DIRECTIONS
Copy all of the records word for word.

↓↓↓

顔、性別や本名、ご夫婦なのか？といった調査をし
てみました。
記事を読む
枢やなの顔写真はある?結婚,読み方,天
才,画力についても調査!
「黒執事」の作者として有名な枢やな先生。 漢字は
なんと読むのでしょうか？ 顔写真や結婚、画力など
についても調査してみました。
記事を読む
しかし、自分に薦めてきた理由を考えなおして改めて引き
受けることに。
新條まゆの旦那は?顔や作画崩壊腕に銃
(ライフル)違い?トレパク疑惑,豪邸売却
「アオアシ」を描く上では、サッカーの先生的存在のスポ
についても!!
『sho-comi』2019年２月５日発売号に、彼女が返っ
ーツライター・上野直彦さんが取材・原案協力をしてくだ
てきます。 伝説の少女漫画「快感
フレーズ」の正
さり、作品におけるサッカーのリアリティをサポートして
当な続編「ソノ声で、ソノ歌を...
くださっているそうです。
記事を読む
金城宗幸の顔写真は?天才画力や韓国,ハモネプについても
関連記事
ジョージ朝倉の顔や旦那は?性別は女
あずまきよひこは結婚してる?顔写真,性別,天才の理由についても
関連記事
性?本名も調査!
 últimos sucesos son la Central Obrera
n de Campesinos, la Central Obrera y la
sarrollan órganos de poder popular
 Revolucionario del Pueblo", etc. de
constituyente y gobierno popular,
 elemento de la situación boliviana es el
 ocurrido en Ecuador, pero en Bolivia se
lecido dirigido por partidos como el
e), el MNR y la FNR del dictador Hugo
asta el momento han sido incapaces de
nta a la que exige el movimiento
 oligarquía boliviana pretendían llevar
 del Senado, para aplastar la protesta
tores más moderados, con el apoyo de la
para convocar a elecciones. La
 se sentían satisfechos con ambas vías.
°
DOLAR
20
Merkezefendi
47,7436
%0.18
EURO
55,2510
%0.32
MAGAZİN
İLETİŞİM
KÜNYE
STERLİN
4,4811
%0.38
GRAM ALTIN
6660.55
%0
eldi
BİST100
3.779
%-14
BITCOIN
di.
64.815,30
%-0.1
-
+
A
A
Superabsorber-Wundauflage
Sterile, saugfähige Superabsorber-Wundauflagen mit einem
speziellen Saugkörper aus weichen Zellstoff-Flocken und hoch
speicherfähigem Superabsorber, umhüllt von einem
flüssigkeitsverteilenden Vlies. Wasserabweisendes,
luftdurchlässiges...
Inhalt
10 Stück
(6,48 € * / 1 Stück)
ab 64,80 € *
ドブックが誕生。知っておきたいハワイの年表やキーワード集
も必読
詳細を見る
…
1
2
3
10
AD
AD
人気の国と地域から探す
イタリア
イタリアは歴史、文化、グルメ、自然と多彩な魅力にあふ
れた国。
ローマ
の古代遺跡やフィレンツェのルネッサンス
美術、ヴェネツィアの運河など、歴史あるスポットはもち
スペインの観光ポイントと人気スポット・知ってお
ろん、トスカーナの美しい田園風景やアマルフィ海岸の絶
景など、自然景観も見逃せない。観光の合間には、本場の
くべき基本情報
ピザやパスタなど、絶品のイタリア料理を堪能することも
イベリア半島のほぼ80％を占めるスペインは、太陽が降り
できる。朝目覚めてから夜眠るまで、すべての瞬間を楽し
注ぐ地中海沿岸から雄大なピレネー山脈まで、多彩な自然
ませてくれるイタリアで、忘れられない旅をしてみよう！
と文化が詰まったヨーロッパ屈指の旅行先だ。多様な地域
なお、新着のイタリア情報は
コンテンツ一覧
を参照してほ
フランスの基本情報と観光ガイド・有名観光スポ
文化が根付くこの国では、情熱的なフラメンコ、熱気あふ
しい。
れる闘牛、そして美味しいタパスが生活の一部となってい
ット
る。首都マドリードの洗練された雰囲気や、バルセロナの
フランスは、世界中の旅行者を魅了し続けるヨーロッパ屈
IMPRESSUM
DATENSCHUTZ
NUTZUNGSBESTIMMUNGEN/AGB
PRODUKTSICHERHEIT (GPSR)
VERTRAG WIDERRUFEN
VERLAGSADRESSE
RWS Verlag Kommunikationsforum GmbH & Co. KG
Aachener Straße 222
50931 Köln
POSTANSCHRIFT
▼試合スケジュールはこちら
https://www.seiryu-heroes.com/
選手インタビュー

↑↑↑

EXERCISE SOLUTION
顔、性別や本名、ご夫婦なのか？といった調査をし
てみました。
記事を読む
枢やなの顔写真はある?結婚,読み方,天
才,画力についても調査!
「黒執事」の作者として有名な枢やな先生。 漢字は
なんと読むのでしょうか？ 顔写真や結婚、画力など
についても調査してみました。
記事を読む
しかし、自分に薦めてきた理由を考えなおして改めて引き
受けることに。
新條まゆの旦那は?顔や作画崩壊腕に銃
(ライフル)違い?トレパク疑惑,豪邸売却
「アオアシ」を描く上では、サッカーの先生的存在のスポ
についても!!
『sho-comi』2019年２月５日発売号に、彼女が返っ
ーツライター・上野直彦さんが取材・原案協力をしてくだ
てきます。 伝説の少女漫画「快感
フレーズ」の正
さり、作品におけるサッカーのリアリティをサポートして
当な続編「ソノ声で、ソノ歌を...
くださっているそうです。
記事を読む
金城宗幸の顔写真は?天才画力や韓国,ハモネプについても
関連記事
ジョージ朝倉の顔や旦那は?性別は女
あずまきよひこは結婚してる?顔写真,性別,天才の理由についても
関連記事
性?本名も調査!
 últimos sucesos son la Central Obrera
n de Campesinos, la Central Obrera y la
sarrollan órganos de poder popular
 Revolucionario del Pueblo", etc. de
constituyente y gobierno popular,
 elemento de la situación boliviana es el
 ocurrido en Ecuador, pero en Bolivia se
lecido dirigido por partidos como el
e), el MNR y la FNR del dictador Hugo
asta el momento han sido incapaces de
nta a la que exige el movimiento
 oligarquía boliviana pretendían llevar
 del Senado, para aplastar la protesta
tores más moderados, con el apoyo de la
para convocar a elecciones. La
 se sentían satisfechos con ambas vías.
°
DOLAR
20
Merkezefendi
47,7436
%0.18
EURO
55,2510
%0.32
MAGAZİN
İLETİŞİM
KÜNYE
STERLİN
4,4811
%0.38
GRAM ALTIN
6660.55
%0
eldi
BİST100
3.779
%-14
BITCOIN
di.
64.815,30
%-0.1
-
+
A
A
Superabsorber-Wundauflage
Sterile, saugfähige Superabsorber-Wundauflagen mit einem
speziellen Saugkörper aus weichen Zellstoff-Flocken und hoch
speicherfähigem Superabsorber, umhüllt von einem
flüssigkeitsverteilenden Vlies. Wasserabweisendes,
luftdurchlässiges...
Inhalt
10 Stück
(6,48 € * / 1 Stück)
ab 64,80 € *
ドブックが誕生。知っておきたいハワイの年表やキーワード集
も必読
詳細を見る
…
1
2
3
10
AD
AD
人気の国と地域から探す
イタリア
イタリアは歴史、文化、グルメ、自然と多彩な魅力にあふ
れた国。
ローマ
の古代遺跡やフィレンツェのルネッサンス
美術、ヴェネツィアの運河など、歴史あるスポットはもち
スペインの観光ポイントと人気スポット・知ってお
ろん、トスカーナの美しい田園風景やアマルフィ海岸の絶
景など、自然景観も見逃せない。観光の合間には、本場の
くべき基本情報
ピザやパスタなど、絶品のイタリア料理を堪能することも
イベリア半島のほぼ80％を占めるスペインは、太陽が降り
できる。朝目覚めてから夜眠るまで、すべての瞬間を楽し
注ぐ地中海沿岸から雄大なピレネー山脈まで、多彩な自然
ませてくれるイタリアで、忘れられない旅をしてみよう！
と文化が詰まったヨーロッパ屈指の旅行先だ。多様な地域
なお、新着のイタリア情報は
コンテンツ一覧
を参照してほ
フランスの基本情報と観光ガイド・有名観光スポ
文化が根付くこの国では、情熱的なフラメンコ、熱気あふ
しい。
れる闘牛、そして美味しいタパスが生活の一部となってい
ット
る。首都マドリードの洗練された雰囲気や、バルセロナの
フランスは、世界中の旅行者を魅了し続けるヨーロッパ屈
IMPRESSUM
DATENSCHUTZ
NUTZUNGSBESTIMMUNGEN/AGB
PRODUKTSICHERHEIT (GPSR)
VERTRAG WIDERRUFEN
VERLAGSADRESSE
RWS Verlag Kommunikationsforum GmbH & Co. KG
Aachener Straße 222
50931 Köln
POSTANSCHRIFT
▼試合スケジュールはこちら
https://www.seiryu-heroes.com/
選手インタビュー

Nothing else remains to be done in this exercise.